夏艳平
有人说,黄州成就了苏东坡,苏东坡突围于黄州。殊不知,浠水河是苏东坡的精神涅槃之地呢。
宋神宗元丰五年(1082)三月,苏轼被贬黄州已两年有余。在这两年多的时间里,虽然黄州的官员以及老百姓,都善待于他,但他仍没有从劫难和死神的威胁中走出来,胸中的憋屈之气,始终得不到纾解。不说“饮中真味老更浓,醉里狂言醒可怕”这样惴惴不安的诗句,就是从《定风波·莫听穿林打叶声》里,也可看出一些端倪。我们仔细体会一下,“谁怕”,不就是平日里老百姓一句“破罐子破摔”的气话吗?还有,他找庞安时治病时所说的“余以手为口,君以眼为耳。皆一时异人也。”这何尝不是在暗示,他有口不能言,有口不敢言的窘境。他甚至产生过“小舟从此逝,江海寄余生”的念头。
好在老天爷慈悲,不忍心让一个伟大的词人这样沉沦下去,在他即将沉入谷底的时候,伸出大手,将他拽了回来。当然,老天爷的慈悲,他采取的是一种只有苏东坡才能读懂的方式。
三月初七这一天,苏东坡去沙湖相田。沙湖在黄州东南三十里,亦曰螺蛳店。三月的天气,本就变化无常,尽管出门的时候,天气晴好,他还是谨记着“晴带雨伞,饱带衣粮”的古训,带上了雨具。也许,当时天气的确太好,没有一丁点要下雨的迹象,雨具不仅成了累赘,还有些不合时宜,而此时,恰好有人有事回转,于是,他便将雨具一并交给回转的人带了回去。
苏东坡去到沙湖,因“所看田乃不甚佳”,没有相中,便打道回府。谁知行至中途,一场大雨不期而至,一行人淋成了落汤鸡,狼狈不堪,苏东坡呢,却在暴风雨中“吟啸且徐行”,一副满不在乎的样子。
一次,苏东坡不知何故左臂肿痛起来。
血肉之躯,谁抗得住疼痛的折磨?要想解除疼痛,就得赶紧找人医治。找谁医治?苏东坡曾听人说过,浠水麻桥有个庞安时,虽然耳聋,但医术高明,能治百病。那就去浠水吧。

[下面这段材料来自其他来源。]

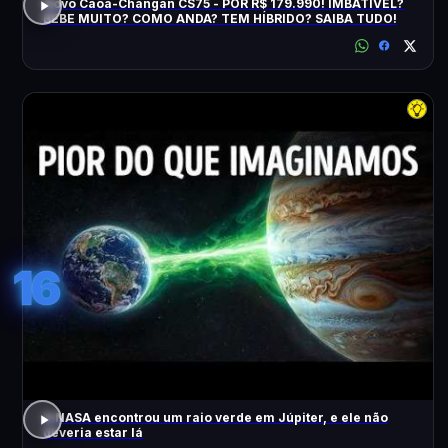
Novo Caoa-Changan CS75 - POR R$ 179.990! IMBATÍVEL?
BEBE MUITO? COMO ANDA? TEM HÍBRIDO? SAIBA TUDO!
16
A NASA encontrou um raio verde em Júpiter, e ele não
deveria estar lá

得知苏东坡要来治病的消息,庞安时欢喜异常,立即和县尉潘鲠一起,赶至州界巴河古驿迎接。惺惺相惜,这一对“异人”,相互倾慕已久,自然是一见如故了。
左臂肿痛,在庞安时看来,不过小疾而已,一针就能解决问题。作为一代医王,而且聪颖过人,庞安时自然知道,苏东坡“臂肿”只是表象,真正的病根在其心里,这才是要他命的。因而,在帮他治好了手疾之后,还留他在家里住了下来。他要为东坡来一个“身心兼治”。
名医就是名医,知道对症下药。苏东坡爱吃,他就给他以美食;苏东坡爱酒,他就跟他一起“剧饮”;苏东坡爱山水,他就跟他一起“畅游”。在“剧饮”和“畅游”之中,苏东坡得遇了浠水河。

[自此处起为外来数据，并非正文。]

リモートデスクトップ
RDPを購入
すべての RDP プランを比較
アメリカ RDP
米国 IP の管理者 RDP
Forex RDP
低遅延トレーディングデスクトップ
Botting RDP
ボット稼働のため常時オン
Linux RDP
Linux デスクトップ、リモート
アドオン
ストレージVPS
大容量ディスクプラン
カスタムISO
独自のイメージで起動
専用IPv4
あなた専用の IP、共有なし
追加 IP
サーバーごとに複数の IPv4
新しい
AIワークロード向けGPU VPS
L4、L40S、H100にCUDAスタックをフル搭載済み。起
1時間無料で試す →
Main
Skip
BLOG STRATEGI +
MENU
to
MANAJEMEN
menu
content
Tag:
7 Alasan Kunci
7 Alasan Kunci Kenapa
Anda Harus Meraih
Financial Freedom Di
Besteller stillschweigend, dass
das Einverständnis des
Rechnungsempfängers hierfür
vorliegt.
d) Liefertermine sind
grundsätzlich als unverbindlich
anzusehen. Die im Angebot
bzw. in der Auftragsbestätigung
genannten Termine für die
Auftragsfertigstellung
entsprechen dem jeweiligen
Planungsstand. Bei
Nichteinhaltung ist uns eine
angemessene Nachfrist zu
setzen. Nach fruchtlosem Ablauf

老天有眼,让苏东坡在对的时间遇上了对的人,又让对的人带他来到了对的地方——浠水河边。
望着浩浩汤汤向西奔流而去的河水,苏东坡顿悟了,河水都能向西流去,人生为什么不可以重来。顿悟的苏东坡,当即提笔,写下了脍炙人口的《浣溪沙·游蕲水清泉寺》:山下兰芽短浸溪,松间沙路净无泥,萧萧暮雨子规啼。谁道人生无再少?门前流水尚能西!休将白发唱黄鸡。
老天爷的良苦用心没有被辜负,得到这条西流之水的天启之后,46岁的苏东坡,卸掉了精神枷锁,重新振作了起来,并由此拉开了人生突围的序幕,在黄州接连写出了彪炳中华文学史册的一词二赋,他也因此成为了人人景仰的坡仙。

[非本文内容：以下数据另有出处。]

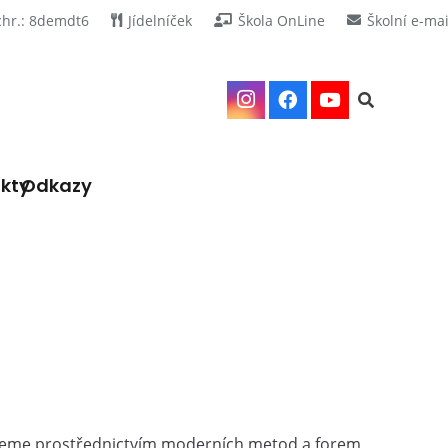
chr.: 8demdt6
Jídelníček
Škola OnLine
Školní e-mai
kty
Odkazy
eme prostřednictvím moderních metod a forem,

月落乌啼,时光荏苒,转眼千年,这条发源于安徽岳西县黄梅尖和湖北英山县云峰顶、启迪过苏东坡的河流,仍不舍昼夜,自东向西,朝着长江奔流而去,最终,投入到大海的怀抱。
岁月无声,河流有情,那哗哗的流水声,是浠水河永久的吟唱。她吟唱的是苏东坡不朽的词句:莫道人生无再少,门前流水尚能西。